La plupart des réticences pour intégrer l’OCM vin dans l’OCM unique ont été levées à l’issue des travaux du CSA du 2 mars. Seul le Portugal a maintenu une réserve faute d’avoir pu obtenir l’ajout des régions ultra-périphériques sur la liste des zones bénéficiant d’une augmentation du cofinancement pour la restructuration et la reconversion du vignoble. Une majorité qualifiée ayant été constatée par la présidence tchèque du Conseil, l’accord sur l’entrée du secteur du vin dans l’OCM unique devrait être formellement avalisé sans débat (point A) le 23 mars à Bruxelles par les ministres de l’agriculture de l’UE.

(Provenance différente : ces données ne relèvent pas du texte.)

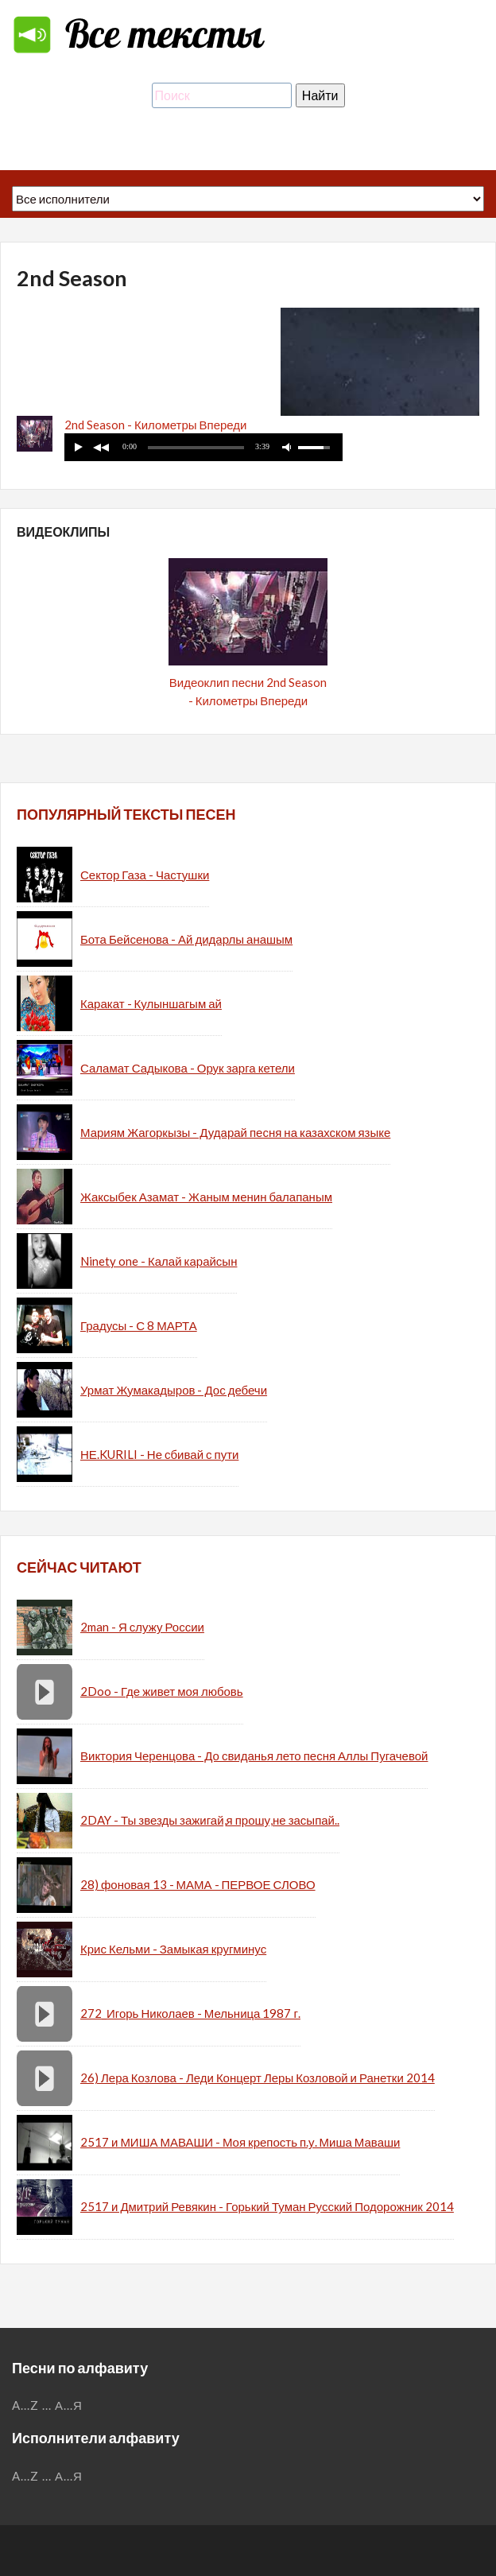 The width and height of the screenshot is (496, 2576). Describe the element at coordinates (142, 1627) in the screenshot. I see `2man - Я служу России` at that location.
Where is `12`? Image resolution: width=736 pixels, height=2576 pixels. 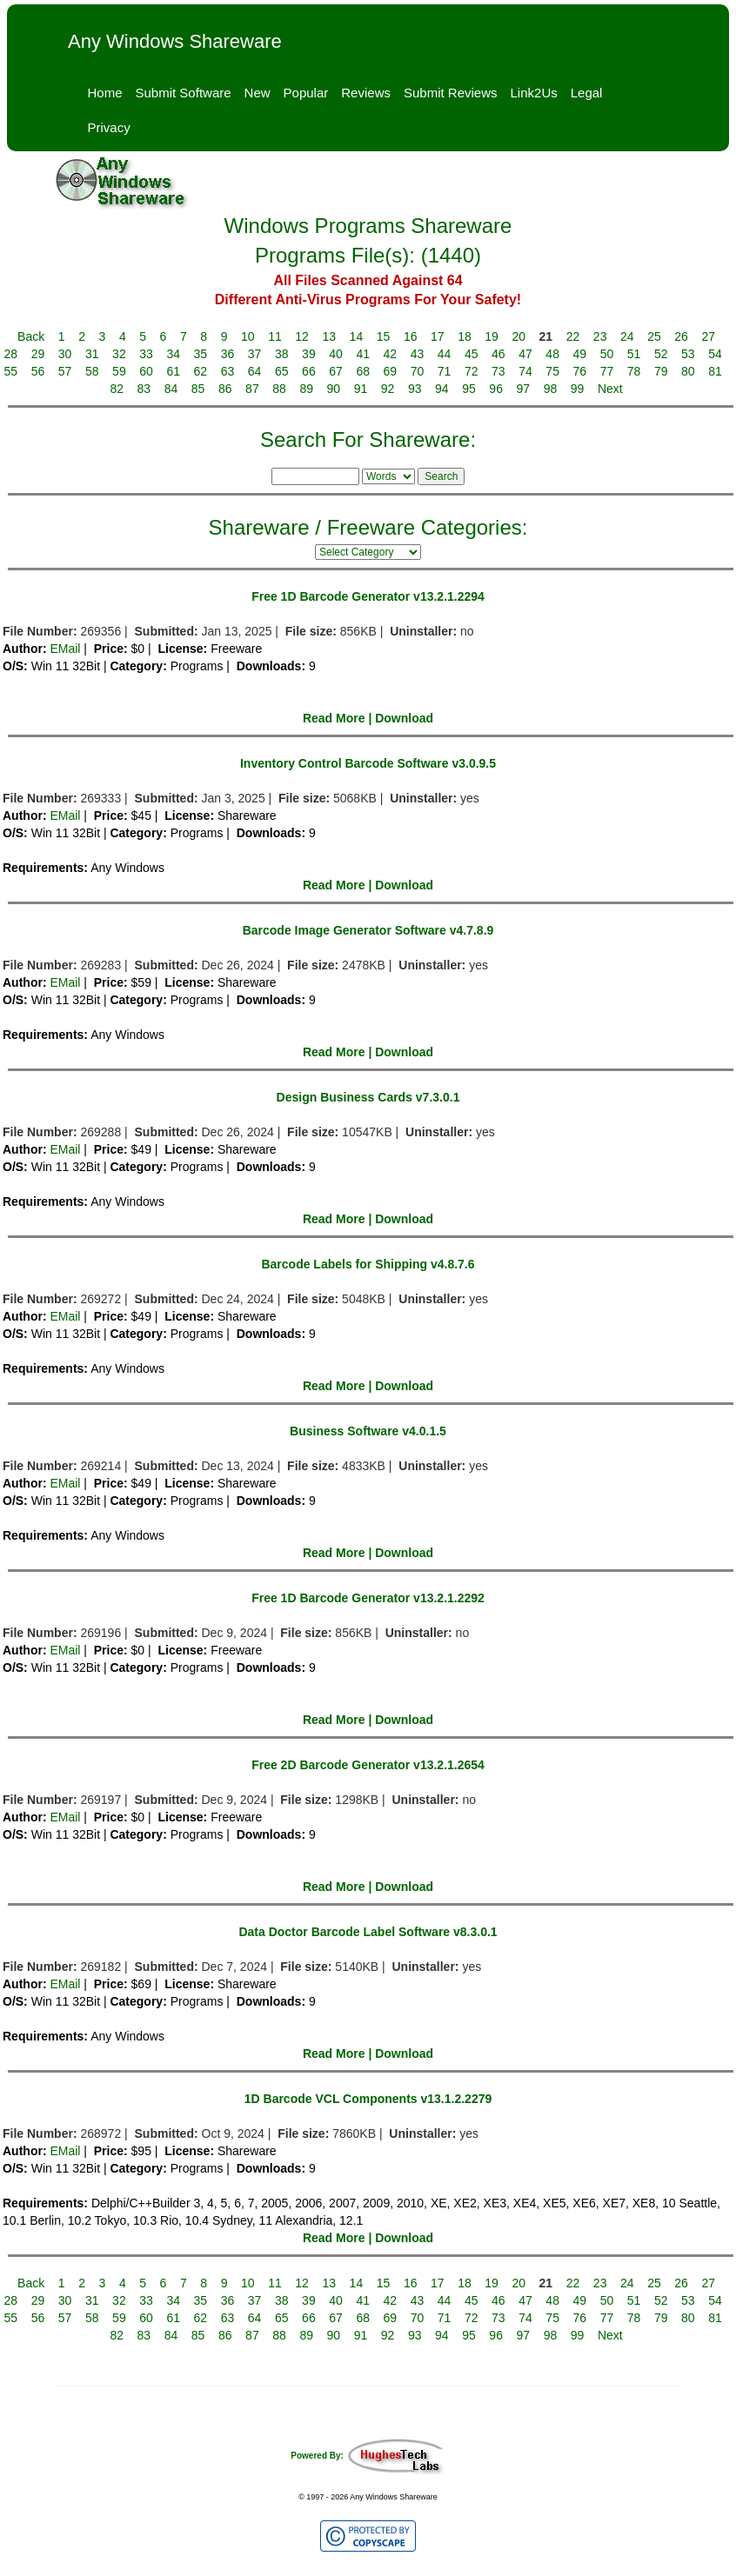 12 is located at coordinates (302, 336).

Pas de consensus de l’UE sur l’adhésion à l’OIV

La Commission européenne a présenté le 2 mars au CSA un document en vue de répondre aux craintes de nombreux Etats membres qui ne voient pas d’un très bon œil une adhésion de l’UE à l’Organisation internationale de la vigne et du vin. Ce document apporte des clarifications sur la répartition des compétences, les droits de vote, la coordination des procédures et la contribution financière et souligne la valeur ajoutée que constituerait une participation conjointe des Etats membres et de l’UE en tant que telle à l’OIV. Mais la Commission n’a pas réussi à convaincre treize Etats membres qui ont demandé des éclaircissements supplémentaires sur la répartition des compétences et réitéré leurs craintes concernant notamment le risque de déstabilisation de l’OIV et le danger d’affaiblir le rôle des Etats membres dans le processus décisionnel de l’OIV. La France, l’Espagne et la Lettonie) ont de nouveau plaidé pour que l’UE dispose d’un simple statut d’observateur avant d’envisager une adhésion à part entière. Un compromis que la Commission juge tout-à-fait inacceptable.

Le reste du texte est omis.